PROVIDED INFORMATION:

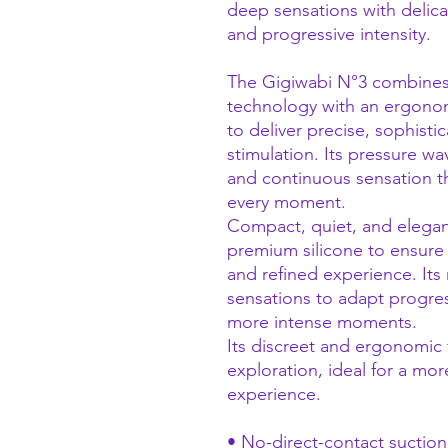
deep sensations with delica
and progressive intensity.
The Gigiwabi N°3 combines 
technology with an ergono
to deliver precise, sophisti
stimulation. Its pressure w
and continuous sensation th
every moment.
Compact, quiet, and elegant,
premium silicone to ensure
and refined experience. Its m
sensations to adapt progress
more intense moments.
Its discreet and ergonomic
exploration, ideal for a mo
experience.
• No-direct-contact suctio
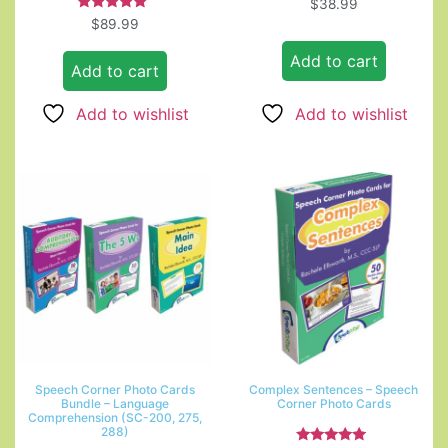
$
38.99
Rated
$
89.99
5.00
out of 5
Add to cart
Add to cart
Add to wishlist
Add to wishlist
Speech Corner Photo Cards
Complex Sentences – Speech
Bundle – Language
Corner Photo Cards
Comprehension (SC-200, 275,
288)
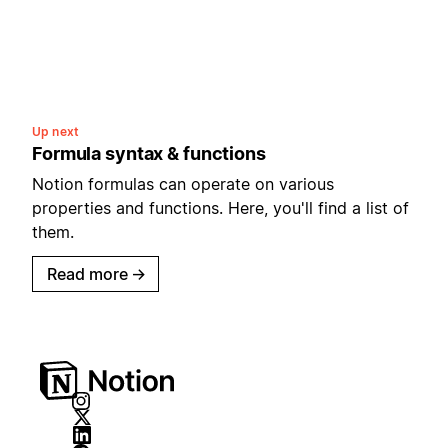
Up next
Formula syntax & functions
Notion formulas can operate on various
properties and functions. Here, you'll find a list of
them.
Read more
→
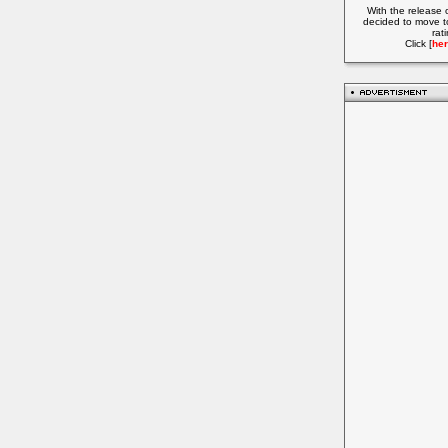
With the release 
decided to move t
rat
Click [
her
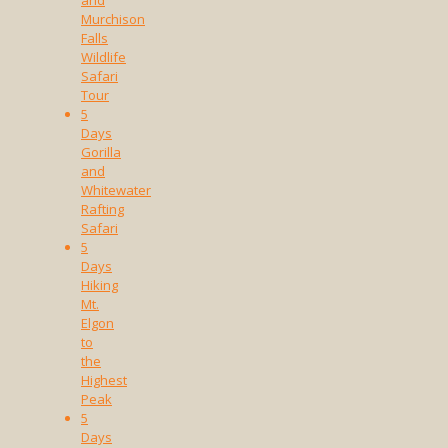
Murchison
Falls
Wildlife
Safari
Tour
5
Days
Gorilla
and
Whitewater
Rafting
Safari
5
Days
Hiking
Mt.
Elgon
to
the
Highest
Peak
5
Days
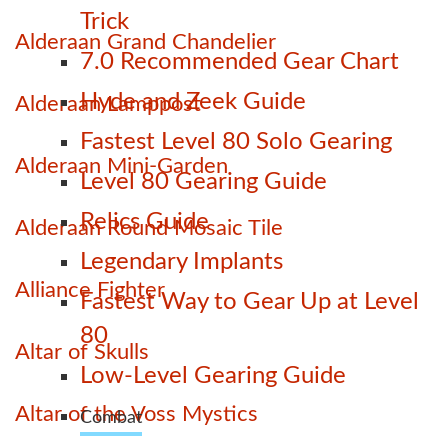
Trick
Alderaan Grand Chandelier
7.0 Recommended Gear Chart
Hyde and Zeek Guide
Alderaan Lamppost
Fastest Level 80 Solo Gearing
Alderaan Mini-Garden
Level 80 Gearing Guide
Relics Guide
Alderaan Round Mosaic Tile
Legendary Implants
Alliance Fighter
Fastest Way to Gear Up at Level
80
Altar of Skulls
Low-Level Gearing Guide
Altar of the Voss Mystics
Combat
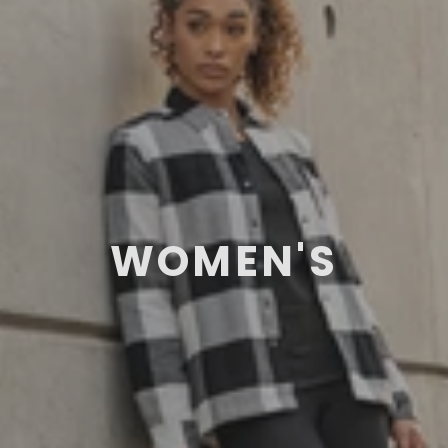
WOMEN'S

==

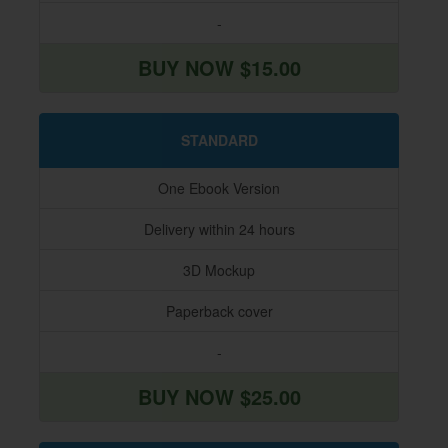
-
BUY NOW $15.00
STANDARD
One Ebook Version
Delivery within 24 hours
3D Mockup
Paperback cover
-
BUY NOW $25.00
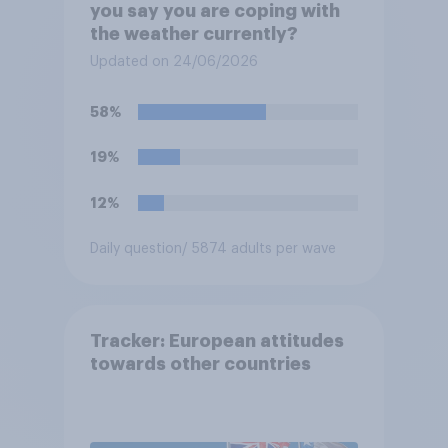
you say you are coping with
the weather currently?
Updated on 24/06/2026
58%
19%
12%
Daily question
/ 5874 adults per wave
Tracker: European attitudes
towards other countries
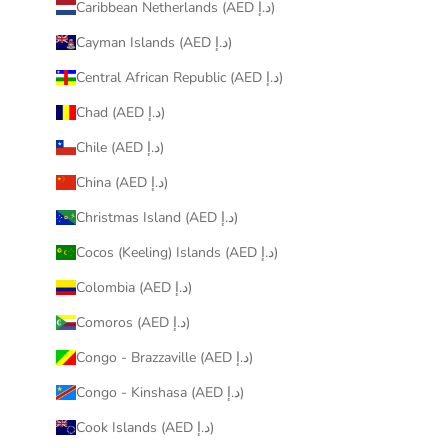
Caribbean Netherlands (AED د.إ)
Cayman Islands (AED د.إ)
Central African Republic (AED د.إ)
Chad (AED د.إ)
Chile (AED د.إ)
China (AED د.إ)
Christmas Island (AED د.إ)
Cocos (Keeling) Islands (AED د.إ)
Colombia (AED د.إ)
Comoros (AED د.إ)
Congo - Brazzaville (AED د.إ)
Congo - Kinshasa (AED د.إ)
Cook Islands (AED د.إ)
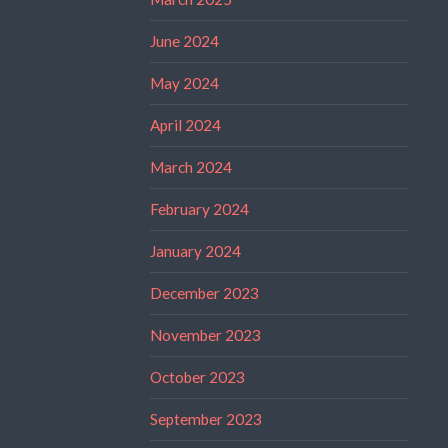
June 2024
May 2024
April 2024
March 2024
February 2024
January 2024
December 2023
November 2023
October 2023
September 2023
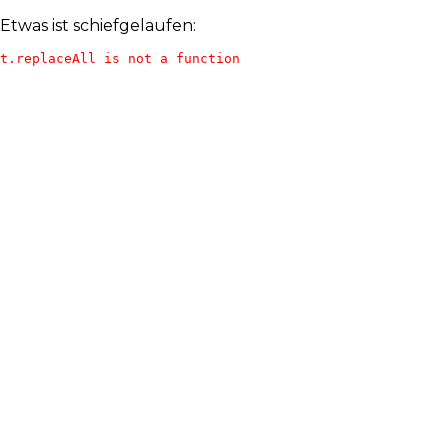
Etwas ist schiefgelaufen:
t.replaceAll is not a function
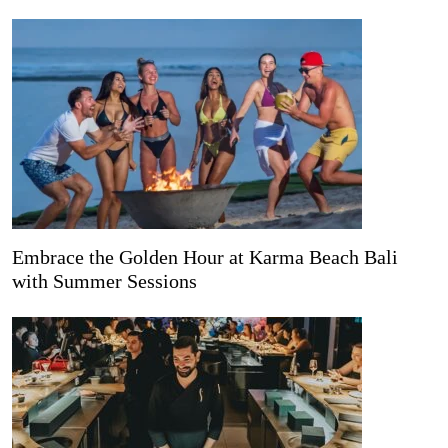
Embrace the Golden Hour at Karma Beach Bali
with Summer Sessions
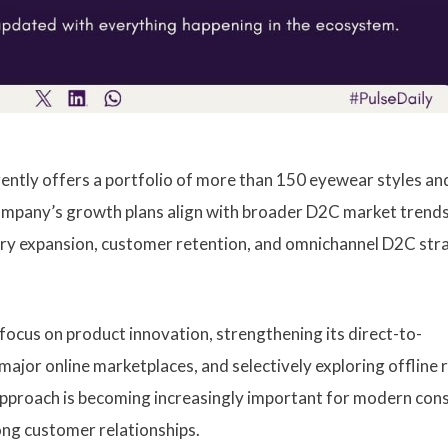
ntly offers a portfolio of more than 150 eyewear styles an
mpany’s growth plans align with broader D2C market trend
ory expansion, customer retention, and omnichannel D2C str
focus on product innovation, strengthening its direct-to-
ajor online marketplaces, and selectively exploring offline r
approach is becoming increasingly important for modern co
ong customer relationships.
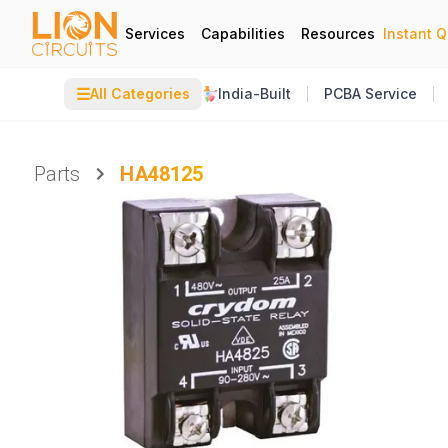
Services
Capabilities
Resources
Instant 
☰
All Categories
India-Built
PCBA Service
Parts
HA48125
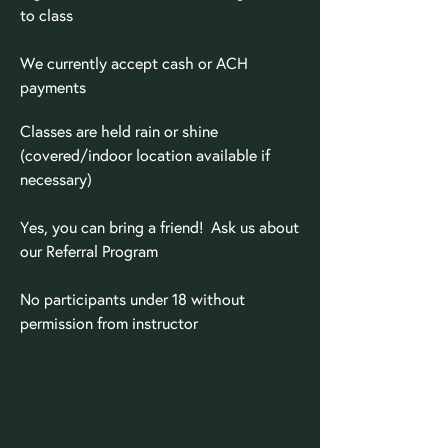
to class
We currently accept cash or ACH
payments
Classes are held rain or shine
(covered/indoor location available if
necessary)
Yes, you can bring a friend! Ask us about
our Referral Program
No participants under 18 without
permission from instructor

EXERCISE AIM:
Exactly the lines starting at the one above with "Daily question" and ending at the one with "China (AED د.إ)" should be printed, and nothing else. Omit the pictures.

COMPLETED TASK:
Daily question
/ 5874 adults per wave
Tracker: European attitudes
towards other countries
Caribbean Netherlands (AED د.إ)
Cayman Islands (AED د.إ)
Central African Republic (AED د.إ)
Chad (AED د.إ)
Chile (AED د.إ)
China (AED د.إ)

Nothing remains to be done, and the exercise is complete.